ISQED06 Tutorials

Monday March 27, 2006

TUTORIALS

San Carlos/San Juan

 

TUTORIAL II

1:30pm-5:00pm

 

Variability and Its Impact on Design

 

Chair & Moderator:

Anirudh Devgan, Magma Design Automation

 

Speakers:

Keith Bowman, Intel Corporation 

Michael Orshansky, University of Texas-Austin 

Sachin S. Sapatnekar, University of Minnesota

 

Summary:

As digital designs scale down into the sub-100nm regime, the effects of variations are seen to dramatically affect the behavior of the circuit. These may arise from:

1. Fluctuations attributed to the manufacturing process (e.g., drifts in channel length, oxide thickness, threshold voltage, or doping concentration), which affect the circuit yield. 

2. Variations in the environmental operating conditions (e.g., supply voltage, temperature, or particle strikes that lead to soft errors) after the circuit is manufactured, which affect the correctness of the behavior of the design.

These variations have been observed at the 90nm technology node, and trends show that this will be even more significant from the 65nm node onwards. Some of these variations are entirely deterministic (metal fill density, etc.), while others are random, as their cause is either unknown, unattributable, or too difficult to model. Either way, it is imperative to analyze their effects and design circuits to be tolerant to variations. Circuit performance, in terms of both timing and power, is shown to vary significantly under process and environmental variations. While timing can vary by unacceptably large amounts, a second important factor is the leakage power (which is becoming a major fraction of the total power): its exponential dependence on process parameters can lead to large swings in the power dissipation from die to die after manufacturing. Therefore, variation-tolerant design is imperative for the design of next-generation digital integrated circuits. Traditional circuit design techniques tackle this by using several design corners, but they are insufficient under the magnitude and scale of these variations for several reasons: first, they are incapable of accurately predicting parametric yield, and second, they lead to the run-time explosion due to the increasing number of corner cases that need to be considered. While variation-tolerant design has been practice in the analog world for many years, the scale of digital problems, where circuits may have a billion transistors or more, renders those techniques inadequate. 

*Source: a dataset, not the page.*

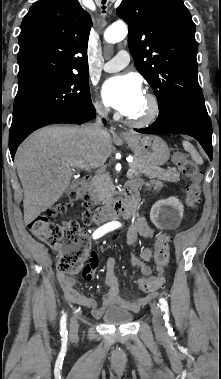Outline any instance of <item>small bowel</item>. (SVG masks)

The past few years have seen a great deal of work on robust design techniques for digital circuits, ranging from employing statistical methods for analysis and optimization at the design phase, to building in compensatory techniques to recover performance (timing and power) after the circuit is manufactured. The objective of this tutorial is to present an overview of the state of the art in variation-tolerant design, while highlighting important unsolved research problems for the future. The tutorial will consist of the following segments:

Sources of variation A good understanding of the sources and nature of process variation is key to accurately simulating their impact design. As the need for better modeling of variation margins arises, so does the need to understand and model the systematic sources of variation and incorporate them in the design flow. This portion of the tutorial will introduce the various sources of variation, focusing on their impact on design and how to mitigate their effects. Design techniques to overcome variations: The impact of process, voltage and temperature (PVT) variations on performance and power, and on circuit robustness will be discussed. Scaling trends of these variations and their impacts will be presented. Promising design and circuit techniques that can mitigate variation impacts and make designs variation-tolerant will be described. Furthermore, models and measurement methodologies of key systematic and random process-related variations, needed to enable robust designs, will be presented.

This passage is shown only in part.